The ones I've played are:

Nintendo Badge Arcade
ACPC
KleptoCats
Hello Kitty World
MOOMIN Welcome to Moominvalley
Pokémon Masters
I believe I've spent about $20 total across these games. I really try to do what I can as F2P, but whales will do as they please to remain at the top of course. I get bored easily with this type of business model, so I often end up stopping once the paywall affects the gameplay pervasively.


----------



## Hypno KK (Aug 31, 2020)

Nope. I play some other mobile games but gacha games don't appeal to me. I feel like the ones I've tried focus mainly just on the collection aspect rather than the gameplay itself so they just seem pointless to me.

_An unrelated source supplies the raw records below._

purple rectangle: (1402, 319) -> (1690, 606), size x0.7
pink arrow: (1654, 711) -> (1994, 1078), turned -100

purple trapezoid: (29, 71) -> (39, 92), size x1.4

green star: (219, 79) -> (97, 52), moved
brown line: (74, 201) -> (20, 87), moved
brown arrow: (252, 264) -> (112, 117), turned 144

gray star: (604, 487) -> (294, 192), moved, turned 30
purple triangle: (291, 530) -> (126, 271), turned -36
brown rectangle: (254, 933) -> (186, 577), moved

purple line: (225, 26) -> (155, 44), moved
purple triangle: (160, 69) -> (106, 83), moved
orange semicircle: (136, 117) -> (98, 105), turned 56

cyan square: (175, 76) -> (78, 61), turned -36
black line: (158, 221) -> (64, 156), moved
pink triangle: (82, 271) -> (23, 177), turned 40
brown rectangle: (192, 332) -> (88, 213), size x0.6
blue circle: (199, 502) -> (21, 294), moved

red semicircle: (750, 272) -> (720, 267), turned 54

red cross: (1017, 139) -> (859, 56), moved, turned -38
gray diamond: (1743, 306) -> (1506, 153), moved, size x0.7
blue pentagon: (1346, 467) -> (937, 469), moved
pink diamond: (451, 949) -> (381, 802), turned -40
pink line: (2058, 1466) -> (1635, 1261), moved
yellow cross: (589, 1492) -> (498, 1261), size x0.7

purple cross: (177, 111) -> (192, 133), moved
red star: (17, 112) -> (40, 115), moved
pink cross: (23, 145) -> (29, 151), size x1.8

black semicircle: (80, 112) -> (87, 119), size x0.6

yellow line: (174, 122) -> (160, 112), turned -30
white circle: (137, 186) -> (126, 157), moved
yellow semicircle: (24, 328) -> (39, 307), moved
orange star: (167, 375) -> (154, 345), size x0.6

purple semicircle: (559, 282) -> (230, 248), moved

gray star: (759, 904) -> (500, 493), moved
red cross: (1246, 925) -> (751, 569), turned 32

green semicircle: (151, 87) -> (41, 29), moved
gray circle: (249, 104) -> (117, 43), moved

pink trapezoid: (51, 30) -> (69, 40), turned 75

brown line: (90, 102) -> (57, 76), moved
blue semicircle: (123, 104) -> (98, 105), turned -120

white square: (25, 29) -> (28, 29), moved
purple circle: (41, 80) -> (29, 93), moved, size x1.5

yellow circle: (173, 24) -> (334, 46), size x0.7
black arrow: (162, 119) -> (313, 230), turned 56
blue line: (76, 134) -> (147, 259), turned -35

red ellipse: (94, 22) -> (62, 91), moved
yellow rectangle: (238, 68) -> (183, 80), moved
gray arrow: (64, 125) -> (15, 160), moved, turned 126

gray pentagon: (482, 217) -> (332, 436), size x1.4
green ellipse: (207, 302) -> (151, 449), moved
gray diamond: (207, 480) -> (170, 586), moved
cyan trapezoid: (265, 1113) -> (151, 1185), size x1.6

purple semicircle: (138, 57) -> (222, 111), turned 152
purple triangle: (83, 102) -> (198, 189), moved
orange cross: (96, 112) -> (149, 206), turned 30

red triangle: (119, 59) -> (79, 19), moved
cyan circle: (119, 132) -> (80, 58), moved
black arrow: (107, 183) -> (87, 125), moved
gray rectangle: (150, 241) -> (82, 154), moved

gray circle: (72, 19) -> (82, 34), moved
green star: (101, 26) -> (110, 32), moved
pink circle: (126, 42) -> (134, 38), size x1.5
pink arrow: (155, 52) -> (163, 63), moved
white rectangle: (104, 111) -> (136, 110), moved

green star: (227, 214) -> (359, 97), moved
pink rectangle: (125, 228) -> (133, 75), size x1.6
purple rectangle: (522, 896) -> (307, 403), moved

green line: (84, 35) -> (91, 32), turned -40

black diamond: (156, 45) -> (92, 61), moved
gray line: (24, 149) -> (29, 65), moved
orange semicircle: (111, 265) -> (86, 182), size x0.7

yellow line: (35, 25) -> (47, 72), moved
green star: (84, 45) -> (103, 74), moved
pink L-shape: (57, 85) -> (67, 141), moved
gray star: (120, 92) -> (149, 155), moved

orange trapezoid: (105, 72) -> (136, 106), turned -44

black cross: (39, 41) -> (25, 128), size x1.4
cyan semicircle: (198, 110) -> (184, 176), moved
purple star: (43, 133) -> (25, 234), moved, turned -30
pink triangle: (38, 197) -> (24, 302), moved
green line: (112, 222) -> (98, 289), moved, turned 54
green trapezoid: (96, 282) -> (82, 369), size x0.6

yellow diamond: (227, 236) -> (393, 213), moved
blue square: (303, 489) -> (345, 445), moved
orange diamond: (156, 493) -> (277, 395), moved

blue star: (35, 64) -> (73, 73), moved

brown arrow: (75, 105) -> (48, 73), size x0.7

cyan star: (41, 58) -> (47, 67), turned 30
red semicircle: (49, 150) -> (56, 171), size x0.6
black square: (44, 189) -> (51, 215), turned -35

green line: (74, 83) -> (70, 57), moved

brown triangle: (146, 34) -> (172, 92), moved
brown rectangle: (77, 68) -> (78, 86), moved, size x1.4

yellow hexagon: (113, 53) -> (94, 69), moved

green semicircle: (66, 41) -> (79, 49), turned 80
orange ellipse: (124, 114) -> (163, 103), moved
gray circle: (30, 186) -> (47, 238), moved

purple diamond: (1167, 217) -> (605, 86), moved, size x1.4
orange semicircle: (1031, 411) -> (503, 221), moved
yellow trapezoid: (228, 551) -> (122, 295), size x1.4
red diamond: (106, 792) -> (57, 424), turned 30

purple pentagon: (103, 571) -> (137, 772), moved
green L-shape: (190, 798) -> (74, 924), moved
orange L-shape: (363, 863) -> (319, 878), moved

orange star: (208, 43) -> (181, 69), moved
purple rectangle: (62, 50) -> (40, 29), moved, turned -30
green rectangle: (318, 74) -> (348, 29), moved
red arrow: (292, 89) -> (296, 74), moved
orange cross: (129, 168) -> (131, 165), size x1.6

I also don't like games that aren't transparent about microtransactions. I much prefer paying for a game upfront (or playing the beginning for free and paying to unlock the rest because that's more like a demo). I don't mind free-to-play games with microtransactions that are options and meant for hardcore fans or if you want to support the devs. That can even be a good way to contribute for less than the cost of a game if you're broke. Neko Atsume is a pretty good example of what I'm talking about! Unfortunately, most games with microtransactions make them feel mandatory and like there's no end to them and no thank you to that.

	Post automatically merged: Aug 31, 2020



rianne said:


> The ones I've played are:
> 
> Nintendo Badge Arcade
> ACPC
> ...



I'm not sure all of those games are gacha games. Pretty sure the Moomins game is a farming simulator like Farmville and KleptoCats is more of an idle game. They might have microtransactions but I wouldn't consider them gacha games -- for me, gacha games are the ones that have a mechanic like prize machines and where it's a main feature.


----------



## Dunquixote (Aug 31, 2020)

Hypno KK said:


> Nope. I play some other mobile games but gacha games don't appeal to me. I feel like the ones I've tried focus mainly just on the collection aspect rather than the gameplay itself so they just seem pointless to me.
> 
> I also don't like games that aren't transparent about microtransactions. I much prefer paying for a game upfront (or playing the beginning for free and paying to unlock the rest because that's more like a demo). I don't mind free-to-play games with microtransactions that are options and meant for hardcore fans or if you want to support the devs. That can even be a good way to contribute for less than the cost of a game if you're broke. Neko Atsume is a pretty good example of what I'm talking about! Unfortunately, most games with microtransactions make them feel mandatory and like there's no end to them and no thank you to that.
> 
> ...



Totally understandable. Even though I paid for OPTC and liked some of their gem packs that offer you a ticket for selected units, I prefer no microtransactions more and more now and seeing how a lot of these companies treat even their most loyal players. :/ Seeing the way gaming is leaning more and more towards them and locking content with a subscription, I worry that ACNH might end up going in the direction of having paid dlc since I can’t afford it. 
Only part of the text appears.